» **EXERCISE AIM**
Could you write out the line containing "brick,phosphate brick for" and all the lines below it in the data, exactly, through the final one and nothing else?

(Saved entries)
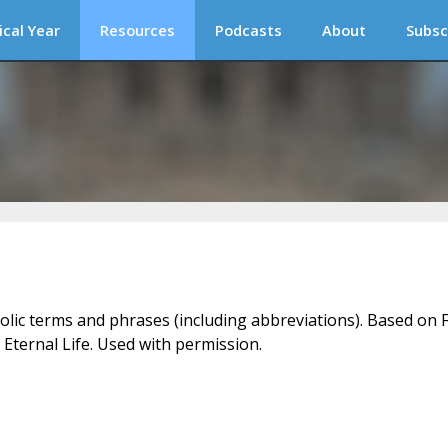
ical Year
Resources
Podcasts
About
Subsc
holic terms and phrases (including abbreviations). Based on F
 Eternal Life. Used with permission.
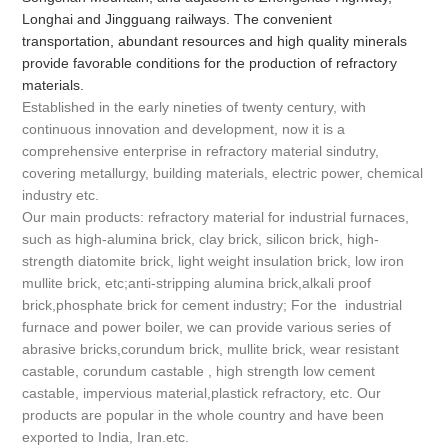
Longhai and Jingguang railways. The convenient
transportation, abundant resources and high quality minerals
provide favorable conditions for the production of refractory
materials.
Established in the early nineties of twenty century, with
continuous innovation and development, now it is a
comprehensive enterprise in refractory material sindutry,
covering metallurgy, building materials, electric power, chemical
industry etc.
Our main products: refractory material for industrial furnaces,
such as high-alumina brick, clay brick, silicon brick, high-
strength diatomite brick, light weight insulation brick, low iron
mullite brick, etc;anti-stripping alumina brick,alkali proof
brick,phosphate brick for cement industry; For the industrial
furnace and power boiler, we can provide various series of
abrasive bricks,corundum brick, mullite brick, wear resistant
castable, corundum castable , high strength low cement
castable, impervious material,plastick refractory, etc. Our
products are popular in the whole country and have been
exported to India, Iran.etc.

» **RESPONSE FOR THIS EXERCISE**
brick,phosphate brick for cement industry; For the industrial
furnace and power boiler, we can provide various series of
abrasive bricks,corundum brick, mullite brick, wear resistant
castable, corundum castable , high strength low cement
castable, impervious material,plastick refractory, etc. Our
products are popular in the whole country and have been
exported to India, Iran.etc.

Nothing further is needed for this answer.